All these considered, one open question still remains: how many and which technologies can be integrated to create the “ultimate” artificial intelligent software, able to allow an automatic co-registration process of a virtual model over the real anatomy in a live surgical setting with a high grade of precision? The growing body of literature continues to provide new evidence on this field, analyzing all its multifaceted potentialities.
40There are several limitations in this study: we are currently in an embryonic and experimental stage of the software, which in fact can only be used for a well-defined part of the surgical procedure. In fact, the software needs the target organ to be stationary in the surgical field with no instruments (eg, robotic scissors or clamps) obstructing the overlapping process. In addition, at present, many professionals are needed with a large human resource commitment.
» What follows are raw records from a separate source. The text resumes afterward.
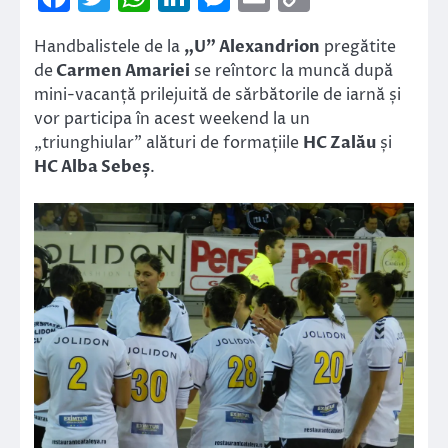
Link
Handbalistele de la
„U” Alexandrion
pregătite
de
Carmen Amariei
se reîntorc la muncă după
mini-vacanță prilejuită de sărbătorile de iarnă și
vor participa în acest weekend la un
„triunghiular” alături de formațiile
HC Zalău
și
HC Alba Sebeș
.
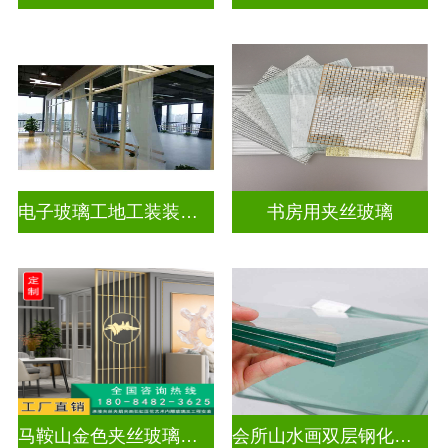
电子玻璃工地工装装饰玻璃
书房用夹丝玻璃
马鞍山金色夹丝玻璃价格多少
会所山水画双层钢化夹胶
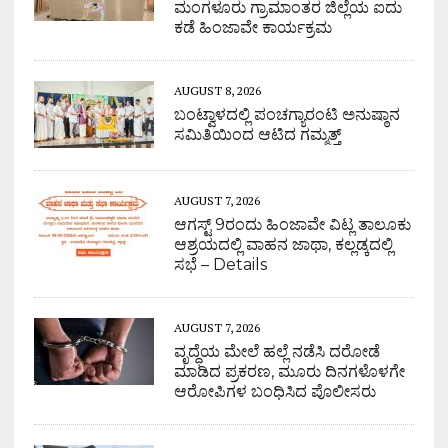
ಮಂಗಳೂರು ಗ್ರಾಮಾಂತರ ಜಿಲ್ಲೆಯ ಐದು
ಕಡೆ ಹಿಂಜಾವೇ ಕಾರ್ಯಕ್ರಮ
AUGUST 8, 2026
ಬಂಟ್ವಾಳದಲ್ಲಿ ಪಂಚಗ್ಯಾರಂಟಿ ಅನುಷ್ಠಾನ
ಸಮಿತಿಯಿಂದ ಆಟಿದ ಗಮ್ಮತ್ತ್
AUGUST 7, 2026
ಆಗಸ್ಟ್ 9ರಂದು ಹಿಂಜಾವೇ ವಿಟ್ಲ ತಾಲೂಕು
ಆಶ್ರಯದಲ್ಲಿ ವಾಹನ ಜಾಥಾ, ಕಲ್ಲಡ್ಕದಲ್ಲಿ
ಸಭೆ – Details
AUGUST 7, 2026
ವೃದ್ಧೆಯ ಮೇಲೆ ಹಲ್ಲೆ ನಡೆಸಿ ದರೋಡೆ
ಮಾಡಿದ ಪ್ರಕರಣ, ಮೂರು ದಿನಗಳೊಳಗೇ
ಆರೋಪಿಗಳ ಬಂಧಿಸಿದ ಪೊಲೀಸರು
However, with continued development, these limitations are expected to be reduced and resolved, and will decrease as the automatic coregistration process is standardized.
However, the future perspectives in this field of research will be oriented to ameliorate the code-writing of these algorithms in order to make the co-registration process faster and more efficient, without any need of human assistance. To make it possible, not only a higher amount of data to be analyzed is needed, but also a translational process able to integrate all the artificial intelligence software together is encouraged, to optimize the complexity of such multifaceted developing technological tool.